Building a Local AI Audiobook Pipeline with Python and Kokoro

 · 3 min read
 · Nima Moradi
Table of contents

During the holidays, I wanted to listen to a specific book series. However, I found myself in a common predicament: there were no official audiobooks available, and the existing mobile text-to-speech accessibility tools sounded too robotic for a novel.

So I decided to engineer a solution myself. I built a Python pipeline that ingests a PDF, parses the structure, and uses a high-quality local AI model to generate audio files.

Here is the technical breakdown of how I built it using PyMuPDF and Kokoro-82M.

The Architecture

The pipeline consists of three main stages: 1. Extraction: Reading the raw text from the PDF file. 2. Structuring: Using Regular Expressions to split the continuous text into logical chapters. 3. Synthesis: Feeding the text into the Kokoro-82M model to generate WAV files.

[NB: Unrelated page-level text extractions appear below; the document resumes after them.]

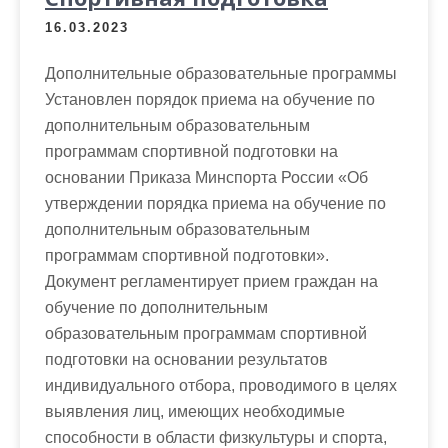
16.03.2023
Дополнительные образовательные программы
Установлен порядок приема на обучение по
дополнительным образовательным
программам спортивной подготовки на
основании Приказа Минспорта России «Об
утверждении порядка приема на обучение по
дополнительным образовательным
программам спортивной подготовки».
Документ регламентирует прием граждан на
обучение по дополнительным
образовательным программам спортивной
подготовки на основании результатов
индивидуального отбора, проводимого в целях
выявления лиц, имеющих необходимые
способности в области физкультуры и спорта,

Step 1: Text Extraction with PyMuPDF

I chose PyMuPDF (imported as fitz) for this task because of its speed and accuracy in preserving text order.

import fitz

def extract_text_from_pdf(pdf_path):
    doc = fitz.open(pdf_path)
    full_text = ""
    for page in doc:
        full_text += page.get_text("text") + "\n"
    return full_text

Step 2: Intelligent Chapter Splitting

The raw text from a PDF is a single continuous stream. To make the audiobook navigable, I needed to split it by chapter. I used Python's re module to identify chapter headings (e.g., "Chapter 1" or "Chapter IV").

This function splits the text and returns a list of dictionaries, allowing me to process one chapter at a time.

import re

def split_into_chapters(full_text):
    # Split by "Chapter X" or "Chapter RomanNum"
    pattern = r"(?i)(Chapter\s+\d+|Chapter\s+[IVX]+)"
    parts = re.split(pattern, full_text)

    chapters = []

    # Check for Intro (text before the first "Chapter 1")
    if parts[0].strip():
        chapters.append({"title": "Intro", "content": parts[0]})

    # Group the rest (Title + Content)
    for i in range(1, len(parts), 2):
        header = parts[i]
        content = parts[i+1] if i+1 < len(parts) else ""
        chapters.append({"title": header, "content": content})

    return chapters

Step 3: Audio Generation with Kokoro

For the audio generation, I used Kokoro-82M (specifically the prince-canuma/Kokoro-82M implementation). This model is highly efficient and optimized for local inference, offering voice quality that rivals commercial cloud APIs without the cost or latency.

I configured the pipeline to save each chapter as a distinct WAV file.

def process_chapter(chapter, output_folder="output_audio"):
    """
    Generates audio for the section.
    """
    if not chapter:
        print("No text found.")
        return

    title = chapter['title'].strip()
    content = chapter['content']

    print(f"Processing: {title}...")

    # MLX-Audio generation
    # Using 'af_heart' voice profile for a natural tone
    generate_audio(
        text=content,
        model_path="prince-canuma/Kokoro-82M", 
        voice="af_heart",
        output_file=f"{output_folder}/{title}.wav"
    )

    print(f"Done. Saved to {output_folder}/{title}.wav")

Conclusion

I built this simply because I wanted to listen to a book and no audio version existed.

It serves as a reminder that we don't always have to wait for official tools or features. With the current state of Python libraries and local AI, building your own custom automation is often easier than it seems.